Numerical analysis of a baryon and its dilatation modes in holographic QCD

TL;DR

This paper models baryons in holographic QCD as vortex solutions in a reduced Abelian Higgs theory, numerically analyzing their size oscillations and identifying the Roper resonance as a dilatation mode.

Contribution

It introduces a novel vortex-based description of baryons in holographic QCD and numerically computes their dilatation modes, linking them to observed nucleon excitations.

Findings

Baryons are described as Abrikosov vortices in a reduced 2D theory.

The lowest dilatation mode energy is 577 MeV.

The Roper resonance N*(1440) is identified as a baryon dilatation mode.

Abstract

We investigate a baryon and its dilatation modes in holographic QCD based on the Sakai-Sugimoto model, which is expressed as a 1+4 dimensional U($N_f$) gauge theory in the flavor space. For spatially rotational symmetric systems, we apply a generalized version of the Witten Ansatz, and reduce 1+4 dimensional holographic QCD into a 1+2 dimensional Abelian Higgs theory in a curved space. In the reduced theory, the holographic baryon is described as a two-dimensional topological object of an Abrikosov vortex. We numerically calculate the baryon solution of holographic QCD using a fine and large lattice with spacing of 0.04 fm and size of 10 fm.
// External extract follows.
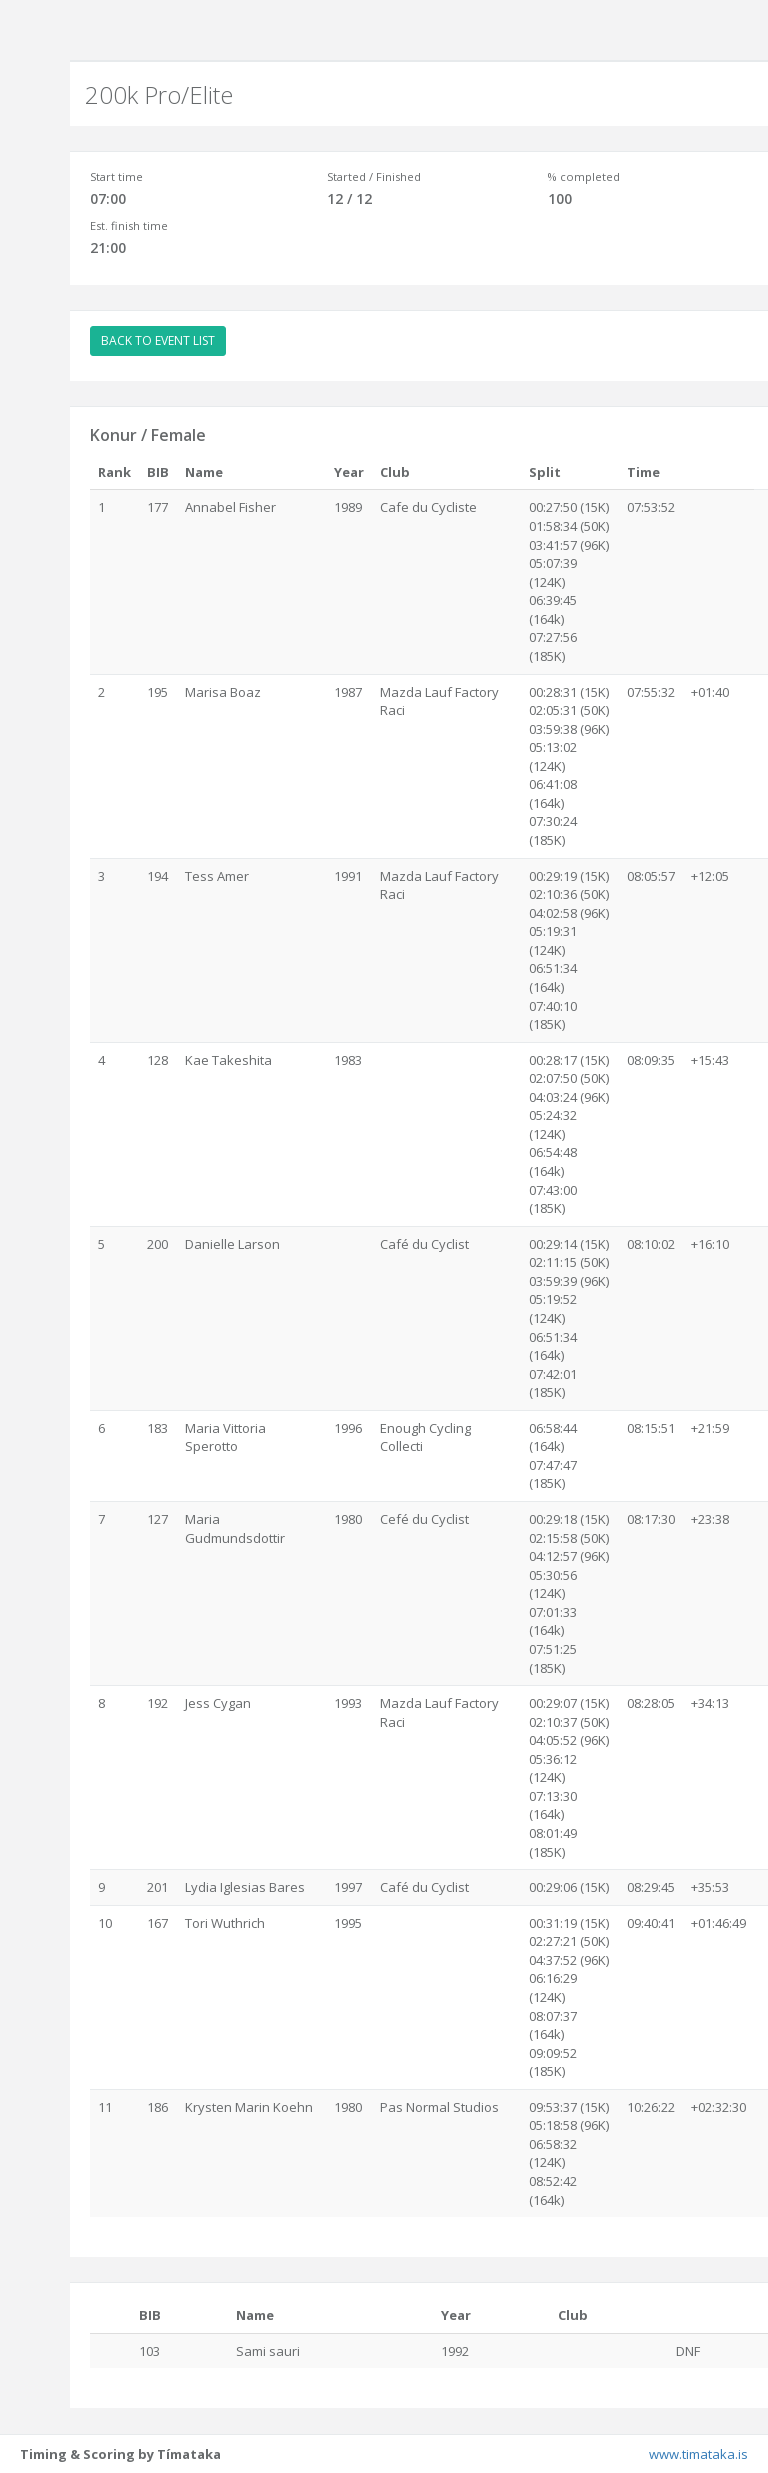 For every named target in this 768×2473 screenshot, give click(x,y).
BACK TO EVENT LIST (158, 340)
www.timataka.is (698, 2454) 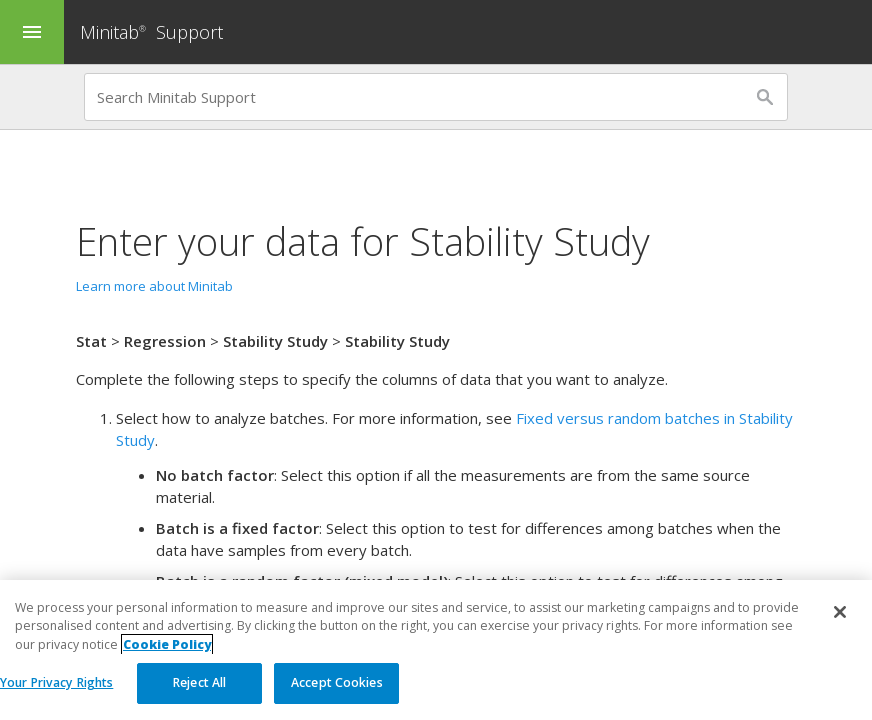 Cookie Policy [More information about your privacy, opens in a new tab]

Using the relation between the baryon size and the zero-point location of the Higgs field in the description with the Witten Ansatz, we investigate a various-size baryon through this vortex description. As time-dependent size-oscillation modes (dilatation modes) of a baryon, we numerically obtain the lowest excitation energy of 577 MeV and deduce the dilatational excitation of a nucleon to be the Roper resonance N$^*$(1440).